I failed to show up in court on May 18th, after being arrested on Good Friday, at the Occupy Lockheed Martin protest. Actually, I never heard from the court and assumed the charges would be dropped, which has happened at past protests against Bayer, Livermore Labs... but I learned today that they will be pushing forward charges and I'll probably have to go to court on May 31st. I still feel like the real criminals are those writing the laws and running the courts.

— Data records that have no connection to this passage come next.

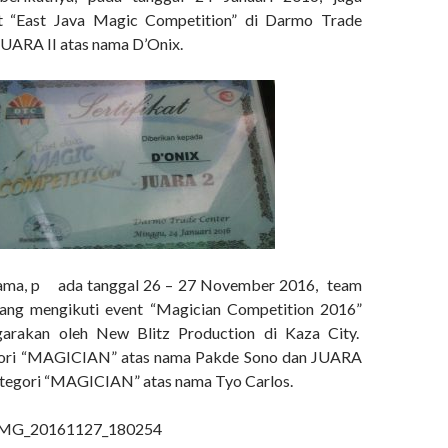
t “East Java Magic Competition” di Darmo Trade
JUARA II atas nama D’Onix.
sama, p ada tanggal 26 – 27 November 2016, team
ang mengikuti event “Magician Competition 2016”
garakan oleh New Blitz Production di Kaza City.
gori “MAGICIAN” atas nama Pakde Sono dan JUARA
egori “MAGICIAN” atas nama Tyo Carlos.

My son, Jules, asked former Senator Russ Feingold (and indirectly Congresswoman Anna Eshoo) at a Clean Money fundraiser last weekend about impeaching the judges that made that clearly "lawless" decision granting corporations the right to buy elections, commonly known as "Citizen's United." Feingold did admit that there were "constitutional remedies" and that one of the shortcomings of the laws was not spelling out that the Supreme Court judges needed to be held to the same standards that every other judge was held to. Technically, they can be bought and schmoozed and compromised "legally," whereas any other judges could be ousted for doing what the Supreme Court judges have been doing, basically selling their votes to powerful forces.

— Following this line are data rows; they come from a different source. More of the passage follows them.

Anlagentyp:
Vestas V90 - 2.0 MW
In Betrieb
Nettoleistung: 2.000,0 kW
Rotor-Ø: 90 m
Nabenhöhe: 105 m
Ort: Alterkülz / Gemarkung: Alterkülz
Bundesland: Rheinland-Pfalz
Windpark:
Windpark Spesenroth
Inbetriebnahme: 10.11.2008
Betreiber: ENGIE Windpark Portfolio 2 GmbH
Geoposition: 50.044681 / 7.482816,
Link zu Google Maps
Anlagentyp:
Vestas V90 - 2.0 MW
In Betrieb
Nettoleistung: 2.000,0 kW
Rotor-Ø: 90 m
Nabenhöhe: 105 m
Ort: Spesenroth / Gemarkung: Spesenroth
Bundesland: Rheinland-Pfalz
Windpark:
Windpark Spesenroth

I have spent much of my time, these past several weeks, simply talking with people- at the Farmer's Markets, precinct walking, at the May Fete Parade, at the Green Party sponsored Town Hall Meeting, at the Candidate's Forum (which Eshoo missed, again...) within the 18th District. On the whole, people do realize the systemic nature of the problems that we face and the difficulty of challenging entrenched interests. We've found surprising allies and volunteers from a range of other groups that have been working on strengthening democracy and pushing forward on social justice issues, including our natural allied groups that have been working on single payer healthcare for all and passing a Constitutional Amendment to abolish corporate personhood. Traditional Republicans and Democrats appreciate our grassroots efforts and have promised to vote for me (or have said that they already did, since people have already begun mailing in their ballots).
Last time I ran, the votes that meant the most to me were those of my husband and my son, this year I wonder how many of the voters will respond to the messages that we have sent out or that they have heard. There has been basically no coverage of candidates or the race in any of the press (even though the Palo Alto Weekly did a cover story on the election and the mentioned the new district and the new rules).

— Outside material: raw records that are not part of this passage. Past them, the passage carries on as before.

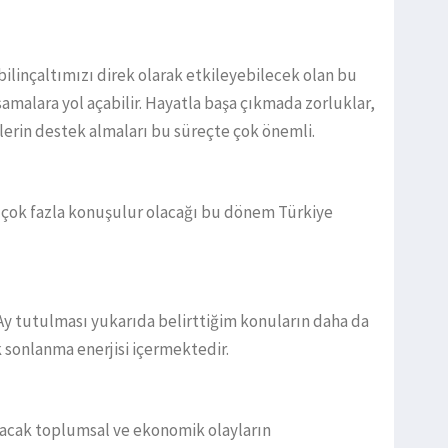
bilinçaltımızı direk olarak etkileyebilecek olan bu
malara yol açabilir. Hayatla başa çıkmada zorluklar,
lerin destek almaları bu süreçte çok önemli.
ın çok fazla konuşulur olacağı bu dönem Türkiye
Ay tutulması yukarıda belirttiğim konuların daha da
 sonlanma enerjisi içermektedir.
acak toplumsal ve ekonomik olayların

Our float in the May Fete Parade won the Mayor's award, and increased our physical visibility. Last weekend, I also risked arrest by attending the annual May Celebration in the local park, which I boycotted for years, because they threatened to arrest me when I was gathering signatures on my "Impeach Bush and Cheney" petitions. Free Speech these days seems, for the most part to be limited to the places where one cannot be seen nor heard. An insightful, knowledgeable old acquaintance told me that the real struggle is over "access to political power." At the moment we have witnessed the construction of barriers to limit almost all, but the very wealthy, from having any say in the rules which affect our lives. We can have freedom in other arenas, just not the ones which are "critical" in determining the future.
No matter what happens in the primary; I still think that the best thing I can do is to help weave a stronger movement, whatever increases community, strengthens our capacity to stand up for our rights and challenge the lies and injustices that hold up the dominant institutions. I feel like I'm but a drop in a very large wave.